The rabbi founded Rabbis for Human Rights in 1988 and served as its chairman from to 1992, and again in 2002-03. The organization, which calls itself "the rabbinic voice of conscience in Israel, giving voice to the Jewish tradition of human rights," has a membership of rabbis and rabbinic students from all streams of Judaism. It is primarily concerned with the plight of Palestinians living in the West Bank and Gaza. 

"Rabbi Forman will be sorely missed," said Rabbi Arik Ascherman, executive director of Rabbis For Human Rights. "Not only was he our founder, but he was a moral compass for several generations of Jews, particularly regarding Israel."

Forman, who made aliyah in 1972, served as the director of the Israel office of the Union of American Hebrew Congregations, where he led the effort for religious pluralism in Israel. Prior to that he was the chairman of Interns for Peace from 1984 to 1986, and the founding chairman of both the Jerusalem Council for Soviet Jewry in 1973 and the Cincinnati Council for Soviet Jewry in 1970.
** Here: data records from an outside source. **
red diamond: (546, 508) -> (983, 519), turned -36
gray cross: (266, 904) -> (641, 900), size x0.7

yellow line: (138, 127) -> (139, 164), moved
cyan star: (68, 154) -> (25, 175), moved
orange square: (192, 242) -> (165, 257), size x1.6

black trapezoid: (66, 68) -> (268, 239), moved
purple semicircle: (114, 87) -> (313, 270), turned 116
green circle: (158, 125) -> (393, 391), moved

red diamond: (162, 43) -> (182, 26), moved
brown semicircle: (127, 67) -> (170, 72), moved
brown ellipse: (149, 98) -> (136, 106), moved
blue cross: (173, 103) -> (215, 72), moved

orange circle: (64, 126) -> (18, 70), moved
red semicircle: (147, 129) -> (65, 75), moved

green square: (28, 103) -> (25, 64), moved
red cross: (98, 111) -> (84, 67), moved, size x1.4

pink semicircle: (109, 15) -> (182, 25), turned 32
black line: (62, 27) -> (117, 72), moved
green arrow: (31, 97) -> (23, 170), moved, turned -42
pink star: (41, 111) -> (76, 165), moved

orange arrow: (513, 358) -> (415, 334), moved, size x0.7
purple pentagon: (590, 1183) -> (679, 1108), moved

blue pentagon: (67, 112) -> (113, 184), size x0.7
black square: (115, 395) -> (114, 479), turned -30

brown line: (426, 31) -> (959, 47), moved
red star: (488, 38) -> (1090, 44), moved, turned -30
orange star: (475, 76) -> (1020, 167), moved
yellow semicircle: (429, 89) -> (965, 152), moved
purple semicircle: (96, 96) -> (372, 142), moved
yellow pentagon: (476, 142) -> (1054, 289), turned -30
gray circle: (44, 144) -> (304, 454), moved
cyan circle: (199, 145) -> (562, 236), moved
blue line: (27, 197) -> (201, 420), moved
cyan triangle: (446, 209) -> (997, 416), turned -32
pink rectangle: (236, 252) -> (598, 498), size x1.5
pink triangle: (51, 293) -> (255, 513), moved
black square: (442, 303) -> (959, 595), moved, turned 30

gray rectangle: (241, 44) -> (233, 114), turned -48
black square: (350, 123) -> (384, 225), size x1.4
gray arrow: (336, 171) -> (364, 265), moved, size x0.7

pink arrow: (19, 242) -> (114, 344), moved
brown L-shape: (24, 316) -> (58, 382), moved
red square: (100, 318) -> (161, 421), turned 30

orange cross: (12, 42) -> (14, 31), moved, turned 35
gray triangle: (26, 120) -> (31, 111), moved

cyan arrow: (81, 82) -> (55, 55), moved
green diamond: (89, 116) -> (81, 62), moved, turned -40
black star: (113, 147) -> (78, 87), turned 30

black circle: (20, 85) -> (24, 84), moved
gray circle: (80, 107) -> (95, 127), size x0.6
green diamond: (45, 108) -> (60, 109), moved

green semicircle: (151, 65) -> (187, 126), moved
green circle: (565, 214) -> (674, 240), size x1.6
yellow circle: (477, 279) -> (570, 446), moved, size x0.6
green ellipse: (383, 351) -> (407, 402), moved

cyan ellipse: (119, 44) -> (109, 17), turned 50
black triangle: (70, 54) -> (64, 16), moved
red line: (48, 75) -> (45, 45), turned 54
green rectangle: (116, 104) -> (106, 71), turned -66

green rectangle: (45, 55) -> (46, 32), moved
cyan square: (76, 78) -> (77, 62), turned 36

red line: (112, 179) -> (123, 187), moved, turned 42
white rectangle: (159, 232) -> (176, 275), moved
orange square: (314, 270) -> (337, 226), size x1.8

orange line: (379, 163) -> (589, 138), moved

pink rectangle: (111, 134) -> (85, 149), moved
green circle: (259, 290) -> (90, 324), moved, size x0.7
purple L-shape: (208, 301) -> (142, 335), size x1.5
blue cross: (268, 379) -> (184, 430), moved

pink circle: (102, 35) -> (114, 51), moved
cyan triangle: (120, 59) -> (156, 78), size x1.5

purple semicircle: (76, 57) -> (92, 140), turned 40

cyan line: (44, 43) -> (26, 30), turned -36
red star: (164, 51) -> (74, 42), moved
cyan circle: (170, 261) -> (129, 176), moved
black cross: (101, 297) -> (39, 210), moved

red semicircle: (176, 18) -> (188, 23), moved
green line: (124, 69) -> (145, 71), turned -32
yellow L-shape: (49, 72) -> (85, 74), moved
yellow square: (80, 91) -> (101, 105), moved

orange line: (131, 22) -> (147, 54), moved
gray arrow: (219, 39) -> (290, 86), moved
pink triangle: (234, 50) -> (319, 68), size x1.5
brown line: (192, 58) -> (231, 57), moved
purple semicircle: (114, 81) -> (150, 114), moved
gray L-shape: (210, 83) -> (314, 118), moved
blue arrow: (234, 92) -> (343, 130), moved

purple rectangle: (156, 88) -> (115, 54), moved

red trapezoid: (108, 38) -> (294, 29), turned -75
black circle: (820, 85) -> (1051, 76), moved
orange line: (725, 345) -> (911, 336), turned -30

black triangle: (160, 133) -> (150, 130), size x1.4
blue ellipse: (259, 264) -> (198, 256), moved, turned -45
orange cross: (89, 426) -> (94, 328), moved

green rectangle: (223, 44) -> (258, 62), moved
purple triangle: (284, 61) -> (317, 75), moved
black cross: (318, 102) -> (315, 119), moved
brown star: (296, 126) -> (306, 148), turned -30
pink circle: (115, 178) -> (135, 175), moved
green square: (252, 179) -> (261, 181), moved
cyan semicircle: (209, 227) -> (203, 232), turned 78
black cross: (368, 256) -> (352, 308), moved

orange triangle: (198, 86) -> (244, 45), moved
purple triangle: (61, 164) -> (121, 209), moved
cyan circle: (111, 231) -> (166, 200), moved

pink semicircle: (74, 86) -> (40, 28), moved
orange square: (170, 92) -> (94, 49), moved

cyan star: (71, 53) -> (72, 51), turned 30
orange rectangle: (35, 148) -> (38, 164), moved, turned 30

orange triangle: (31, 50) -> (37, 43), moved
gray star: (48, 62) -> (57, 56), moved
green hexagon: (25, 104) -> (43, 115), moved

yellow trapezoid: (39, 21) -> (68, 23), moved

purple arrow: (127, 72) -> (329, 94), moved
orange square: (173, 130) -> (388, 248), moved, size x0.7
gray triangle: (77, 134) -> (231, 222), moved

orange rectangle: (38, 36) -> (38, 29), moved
Forman keynoted the Nobel Institute conference on "The Role of Religion in Middle East Peacemaking." In 1994, he was a member of the Israeli delegation to the Nobel Peace Prize ceremony for laureates Yasser Arafat, Shimon Peres and Yitzhak Rabin

He wrote four books and was a regular contributor to many newspapers and magazines in Israel and in the Anglo-Jewish press.

Forman  was ordained in 1972, and received a doctorate in 1997 from Hebrew Union College-Jewish Institute of Religion. Between 1977 and 1991 he was a deputy commanding officer in the Israeli army, receiving a citation for meritorious service in 1990.